> Stored data entries:
....

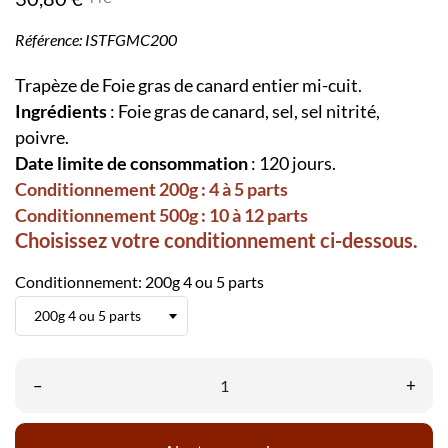
Référence:
ISTFGMC200
Trapèze de Foie gras de canard entier mi-cuit.
Ingrédients
: Foie gras de canard, sel, sel nitrité,
poivre.
Date limite de consommation
: 120 jours.
Conditionnement 200g : 4 à 5 parts
Conditionnement 500g : 10 à 12 parts
Choisissez votre conditionnement
ci-dessous.
Conditionnement: 200g 4 ou 5 parts
–
+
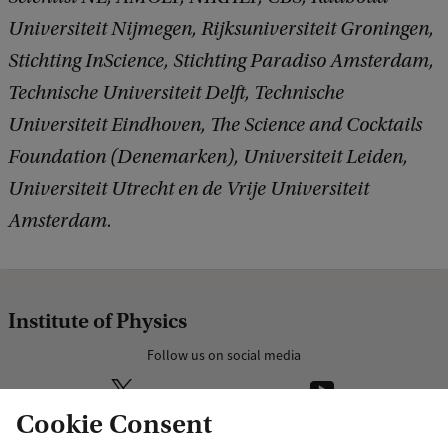
Universiteit Nijmegen, Rijksuniversiteit Groningen,
Stichting InScience, Stichting Paradiso Amsterdam,
Technische Universiteit Delft, Technische
Universiteit Eindhoven, The Science and Cocktails
Foundation (Denemarken), Universiteit Leiden,
Universiteit Utrecht en de Vrije Universiteit
Amsterdam.
Institute of Physics
Follow us on social media
Cookie Consent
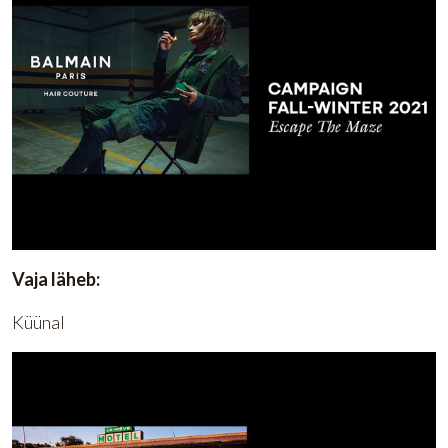
Vaja läheb:
Küünal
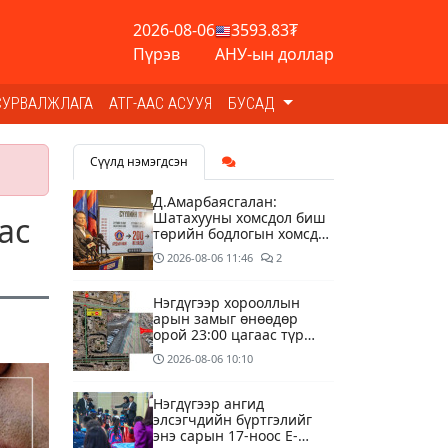
2026-08-06
3593.83₮
Пүрэв
АНУ-ын доллар
СУРВАЛЖЛАГА
АТГ-ААС АСУУЯ
БУСАД
Сүүлд нэмэгдсэн
Д.Амарбаясгалан:
Шатахууны хомсдол биш
ас
төрийн бодлогын хомсдол
үүсээд байна
2026-08-06
11:46
2
Нэгдүгээр хорооллын
арын замыг өнөөдөр
орой 23:00 цагаас түр
хааж, борооны ус
2026-08-06
10:10
зайлуулах шугамын
хөндлөн сэтэлгээ хийнэ
Нэгдүгээр ангид
элсэгчдийн бүртгэлийг
энэ сарын 17-ноос E-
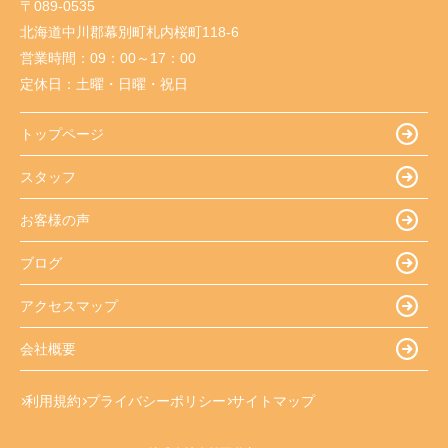
〒089-0535
北海道中川郡幕別町札内桜町118-6
営業時間：
09：00～17：00
定休日：
土曜・日曜・祝日
トップページ
スタッフ
お客様の声
ブログ
アクセスマップ
会社概要
利用規約
プライバシーポリシー
サイトマップ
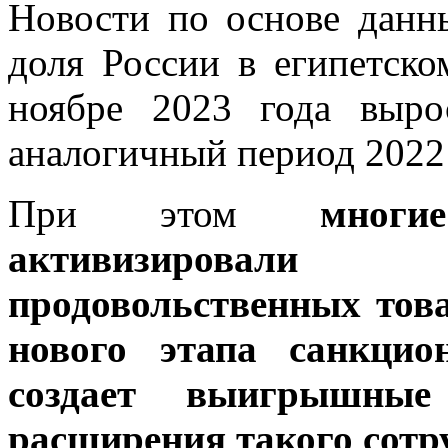
Новости по основе дан
доля России в египетск
ноябре 2023 года выр
аналогичный период 2022 
При этом
мног
активизировали
продовольственных то
нового этапа санкцио
создает выигрышные
расширения такого сотр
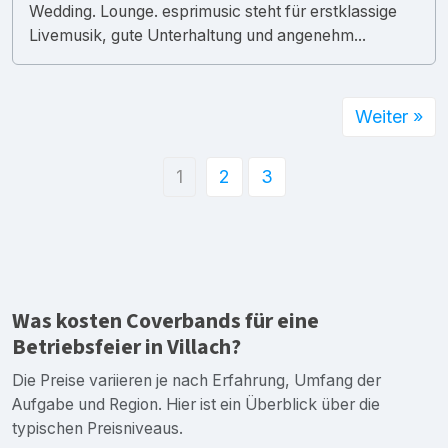
Wedding. Lounge. esprimusic steht für erstklassige
Livemusik, gute Unterhaltung und angenehm...
Weiter »
1
2
3
Was kosten Coverbands für eine
Betriebsfeier in Villach?
Die Preise variieren je nach Erfahrung, Umfang der
Aufgabe und Region. Hier ist ein Überblick über die
typischen Preisniveaus.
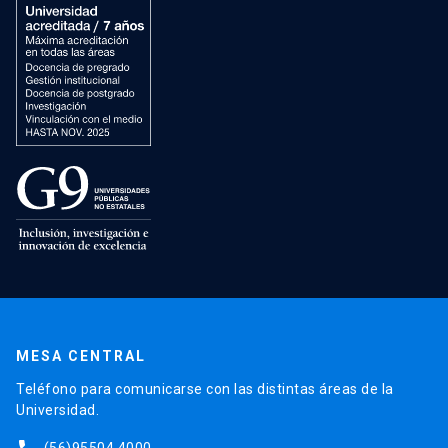
MESA CENTRAL
Teléfono para comunicarse con las distintas áreas de la
Universidad.
(56)95504 4000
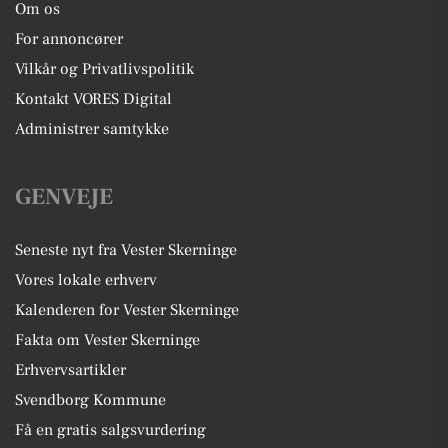
Om os
For annoncører
Vilkår og Privatlivspolitik
Kontakt VORES Digital
Administrer samtykke
GENVEJE
Seneste nyt fra Vester Skerninge
Vores lokale erhverv
Kalenderen for Vester Skerninge
Fakta om Vester Skerninge
Erhvervsartikler
Svendborg Kommune
Få en gratis salgsvurdering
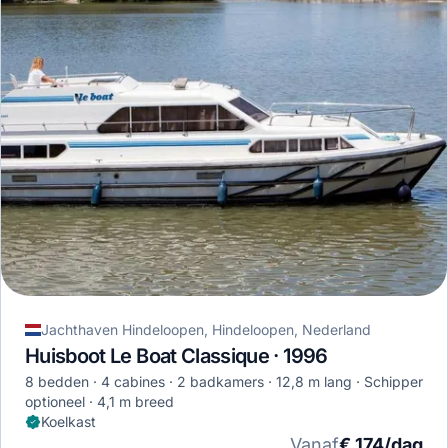
Jachthaven Hindeloopen, Hindeloopen, Nederland
Huisboot Le Boat Classique · 1996
8 bedden
4 cabines
2 badkamers
12,8 m lang
Schipper
optioneel
4,1 m breed
Koelkast
Vanaf
€ 174/dag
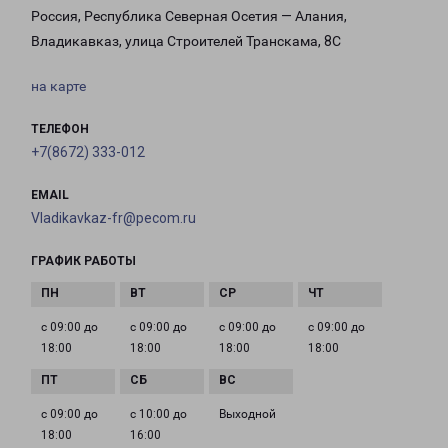
Россия, Республика Северная Осетия — Алания,
Владикавказ, улица Строителей Транскама, 8С
на карте
ТЕЛЕФОН
+7(8672) 333-012
EMAIL
Vladikavkaz-fr@pecom.ru
ГРАФИК РАБОТЫ
с 09:00 до
с 09:00 до
с 09:00 до
с 09:00 до
18:00
18:00
18:00
18:00
с 09:00 до
с 10:00 до
Выходной
18:00
16:00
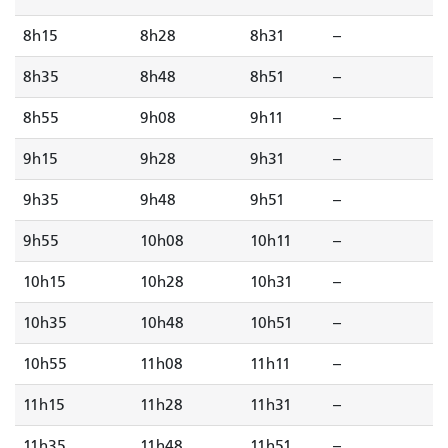
8h15
8h28
8h31
--
8h35
8h48
8h51
--
8h55
9h08
9h11
--
9h15
9h28
9h31
--
9h35
9h48
9h51
--
9h55
10h08
10h11
--
10h15
10h28
10h31
--
10h35
10h48
10h51
--
10h55
11h08
11h11
--
11h15
11h28
11h31
--
11h35
11h48
11h51
--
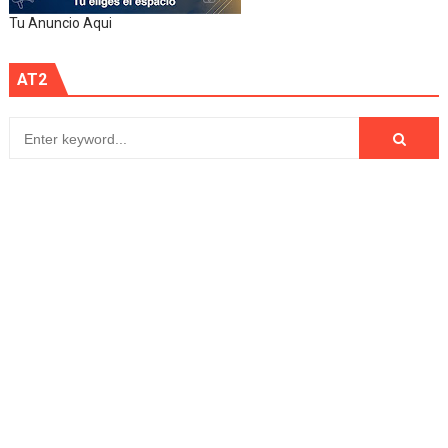
Tu Anuncio Aqui
AT2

....

Repeat all entries exactly, pictures excluded.

> OUTPUT BELOW:
Référence:
ISTFGMC200
Trapèze de Foie gras de canard entier mi-cuit.
Ingrédients
: Foie gras de canard, sel, sel nitrité,
poivre.
Date limite de consommation
: 120 jours.
Conditionnement 200g : 4 à 5 parts
Conditionnement 500g : 10 à 12 parts
Choisissez votre conditionnement
ci-dessous.
Conditionnement: 200g 4 ou 5 parts
–
+
Universiteit Nijmegen, Rijksuniversiteit Groningen,
Stichting InScience, Stichting Paradiso Amsterdam,
Technische Universiteit Delft, Technische
Universiteit Eindhoven, The Science and Cocktails
Foundation (Denemarken), Universiteit Leiden,
Universiteit Utrecht en de Vrije Universiteit
Amsterdam.
Institute of Physics
Follow us on social media
Cookie Consent
Vaja läheb:
Küünal
2026-08-06
3593.83₮
Пүрэв
АНУ-ын доллар
СУРВАЛЖЛАГА
АТГ-ААС АСУУЯ
БУСАД
Сүүлд нэмэгдсэн
Д.Амарбаясгалан:
Шатахууны хомсдол биш
ас
төрийн бодлогын хомсдол
үүсээд байна
2026-08-06
11:46
2
Нэгдүгээр хорооллын
арын замыг өнөөдөр
орой 23:00 цагаас түр
хааж, борооны ус
2026-08-06
10:10
зайлуулах шугамын
хөндлөн сэтэлгээ хийнэ
Нэгдүгээр ангид
элсэгчдийн бүртгэлийг
энэ сарын 17-ноос E-
〒089-0535
北海道中川郡幕別町札内桜町118-6
営業時間：
09：00～17：00
定休日：
土曜・日曜・祝日
トップページ
スタッフ
お客様の声
ブログ
アクセスマップ
会社概要
利用規約
プライバシーポリシー
サイトマップ
Новости по основе дан
доля России в египетск
ноябре 2023 года выр
аналогичный период 2022 
При этом
мног
активизировали
продовольственных то
нового этапа санкцио
создает выигрышные
расширения такого сотр
Wedding. Lounge. esprimusic steht für erstklassige
Livemusik, gute Unterhaltung und angenehm...
Weiter »
1
2
3
Was kosten Coverbands für eine
Betriebsfeier in Villach?
Die Preise variieren je nach Erfahrung, Umfang der
Aufgabe und Region. Hier ist ein Überblick über die
typischen Preisniveaus.
MESA CENTRAL
Teléfono para comunicarse con las distintas áreas de la
Universidad.
(56)95504 4000
Om os
For annoncører
Vilkår og Privatlivspolitik
Kontakt VORES Digital
Administrer samtykke
GENVEJE
Seneste nyt fra Vester Skerninge
Vores lokale erhverv
Kalenderen for Vester Skerninge
Fakta om Vester Skerninge
Erhvervsartikler
Svendborg Kommune
Få en gratis salgsvurdering
Jachthaven Hindeloopen, Hindeloopen, Nederland
Huisboot Le Boat Classique · 1996
8 bedden
4 cabines
2 badkamers
12,8 m lang
Schipper
optioneel
4,1 m breed
Koelkast
Vanaf
€ 174/dag
Россия, Республика Северная Осетия — Алания,
Владикавказ, улица Строителей Транскама, 8С
на карте
ТЕЛЕФОН
+7(8672) 333-012
EMAIL
Vladikavkaz-fr@pecom.ru
ГРАФИК РАБОТЫ
с 09:00 до
с 09:00 до
с 09:00 до
с 09:00 до
18:00
18:00
18:00
18:00
с 09:00 до
с 10:00 до
Выходной
18:00
16:00
8h15
8h28
8h31
--
8h35
8h48
8h51
--
8h55
9h08
9h11
--
9h15
9h28
9h31
--
9h35
9h48
9h51
--
9h55
10h08
10h11
--
10h15
10h28
10h31
--
10h35
10h48
10h51
--
10h55
11h08
11h11
--
11h15
11h28
11h31
--
11h35
11h48
11h51
--
Tu Anuncio Aqui
AT2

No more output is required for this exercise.